Con la victoria electoral de Syriza en Grecia y la irrupción de Podemos en España se ha disparado el uso del término populismo entre políticos y tertulianos, un uso a veces interesado, manejado por quienes conocen el sentido peyorativo que se ha impuesto del término. Tanto es así, que el Diccionario de María Moliner define populismo como la «doctrina política que pretende defender los intereses de la gente corriente, a veces demagógicamente». La demagogia „halagos y concesiones con que algunos políticos tratan de ganarse el favor popular para llegar al poder o mantenerse en él„ se ha asociado históricamente con populismo „seguramente una asociación merecida„ y llegados a este punto no es posible limpiar populismo de su sentido negativo.

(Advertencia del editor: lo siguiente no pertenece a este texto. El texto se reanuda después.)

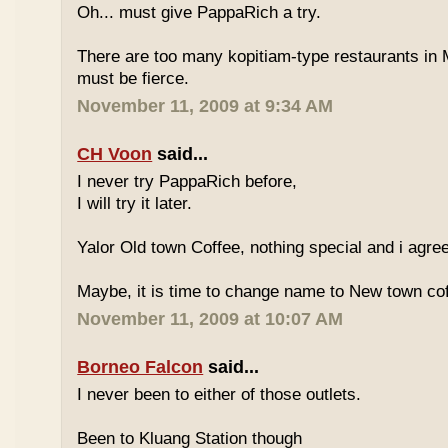
Oh... must give PappaRich a try.
There are too many kopitiam-type restaurants in 
must be fierce.
November 11, 2009 at 9:34 AM
CH Voon
said...
I never try PappaRich before,
I will try it later.
Yalor Old town Coffee, nothing special and i agre
Maybe, it is time to change name to New town co
November 11, 2009 at 10:07 AM
Borneo Falcon
said...
I never been to either of those outlets.
Been to Kluang Station though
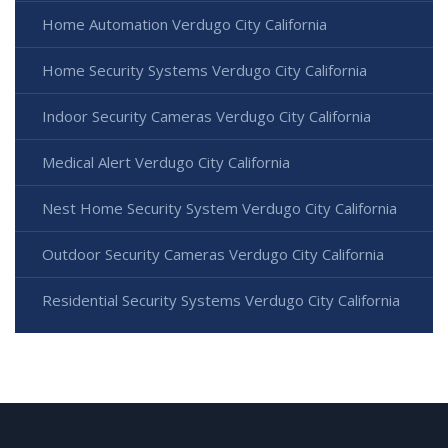
Home Automation Verdugo City California
Home Security Systems Verdugo City California
Indoor Security Cameras Verdugo City California
Medical Alert Verdugo City California
Nest Home Security System Verdugo City California
Outdoor Security Cameras Verdugo City California
Residential Security Systems Verdugo City California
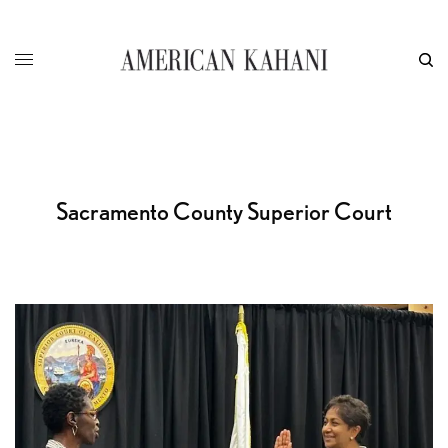
Sacramento County Superior Court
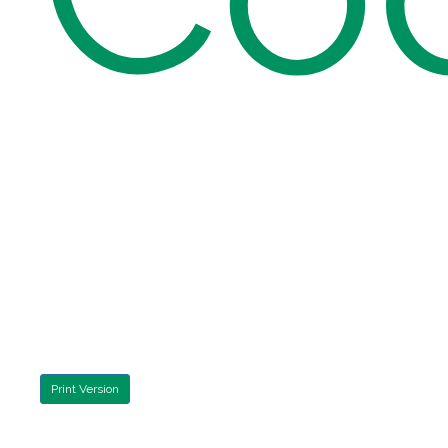
Print Version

La declaración más cruda, la de Jürgen Donges, catedrático de economía y asesor de varios gobiernos alemanes. Entrevistado en la Cope el 20 de julio de 2014 le extrañaba que cuestionemos el incumplimiento de los programas electorales y añadía: «Todo el mundo sabe, al menos yo lo sé de Alemania, que la campaña electoral se hace para comprar votos y una vez comprados se empieza de nuevo». Con permiso de María Moliner, yo titularía su entrada «populismo demagógico», una argucia para conseguir votos, como dice Donges. Pero ¿hemos de negar, a priori, que alguien pudiera tratar de defender honestamente los intereses de la gente corriente? ¿Cuáles son las posibilidades reales de un populismo sincero?

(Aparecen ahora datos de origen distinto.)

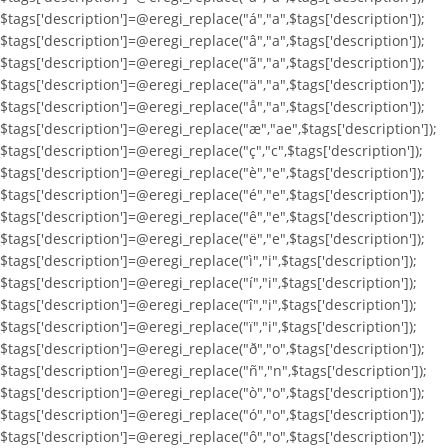
$tags['description']=@eregi_replace("á","a",$tags['description']);
$tags['description']=@eregi_replace("â","a",$tags['description']);
$tags['description']=@eregi_replace("ã","a",$tags['description']);
$tags['description']=@eregi_replace("ä","a",$tags['description']);
$tags['description']=@eregi_replace("å","a",$tags['description']);
$tags['description']=@eregi_replace("æ","ae",$tags['description']);
$tags['description']=@eregi_replace("ç","c",$tags['description']);
$tags['description']=@eregi_replace("è","e",$tags['description']);
$tags['description']=@eregi_replace("é","e",$tags['description']);
$tags['description']=@eregi_replace("ê","e",$tags['description']);
$tags['description']=@eregi_replace("ë","e",$tags['description']);
$tags['description']=@eregi_replace("ì","i",$tags['description']);
$tags['description']=@eregi_replace("í","i",$tags['description']);
$tags['description']=@eregi_replace("î","i",$tags['description']);
$tags['description']=@eregi_replace("ï","i",$tags['description']);
$tags['description']=@eregi_replace("ð","o",$tags['description']);
$tags['description']=@eregi_replace("ñ","n",$tags['description']);
$tags['description']=@eregi_replace("ò","o",$tags['description']);
$tags['description']=@eregi_replace("ó","o",$tags['description']);
$tags['description']=@eregi_replace("ô","o",$tags['description']);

Incluso el adjetivo corriente no es adecuado en esta discusión; nos basta con gente, sea corriente o extraordinaria, como concepto contrapuesto a elites, en términos económicos. Populismo se contrapone a elitismo, una denominación que ninguna formación predica de si misma, aunque hay evidencias de que está presente, como se desprende de los aumentos de desigualdad, favorecidos por las leyes y disposiciones de ciertos gobiernos. Sin embargo, no solamente actúan partidos elitistas en nuestra sociedad. El mismo sistema económico imperante lo es y alimenta la aparición y perpetuación de élites económicamente privilegiadas como denuncian Acemoglu y Robinson con su nuevo concepto «élites extractivas», que el economista César Molinas ha aplicado al caso doméstico en su libro «¿Qué hacer con España?».

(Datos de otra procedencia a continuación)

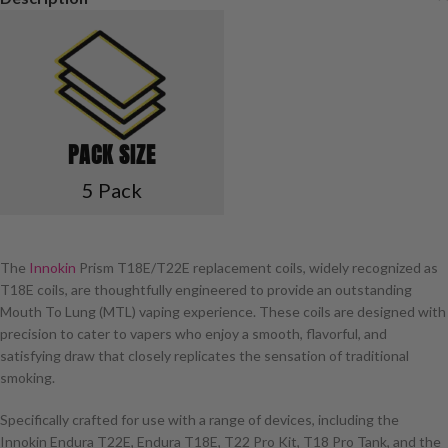
PACK SIZE
5 Pack
The
Innokin
Prism T18E/T22E replacement coils, widely recognized as
T18E coils, are thoughtfully engineered to provide an outstanding
Mouth To Lung (MTL) vaping experience. These coils are designed with
precision to cater to vapers who enjoy a smooth, flavorful, and
satisfying draw that closely replicates the sensation of traditional
smoking.
Specifically crafted for use with a range of devices, including the
Innokin Endura T22E, Endura T18E, T22 Pro Kit, T18 Pro Tank, and the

Pues bien, las dificultades de defender sinceramente a la gente bajo las reglas de un sistema elitista son evidentes. El sistema y sus instituciones exhiben sus normas, que embridan las aspiraciones de introducir cambios sustanciales. Los valedores del sistema y sus voceros, al grito de «populistas», propagan los supuestos delirios de los aspirantes y anticipan la frustración que llegará. El sistema tal vez concederá algunas migajas, pero persigue amortiguar los sueños iniciales, enviar mensajes de su inexpugnabilidad y anestesiar la sensibilidad social ante las carencias de unos y los abusos de otros.

Históricamente, las élites se han reinventado para mantener o acrecentar sus privilegios, y el acceso a reglas que beneficien a la gente no es fácil, aún con mayorías parlamentarias suficientes. Existen iniciativas que necesitan divulgación: economistas y empresarios, discrepantes con la ortodoxia imperante, están desarrollando las bases de «una economía del bien común» concretada, de momento, en 20 puntos. Como ejemplo, en el punto 11 se rechaza el mercado financiero tal como lo conocemos actualmente. Tal vez considerando esos 20 principios habría posibilidades de legislar y gobernar para la gente.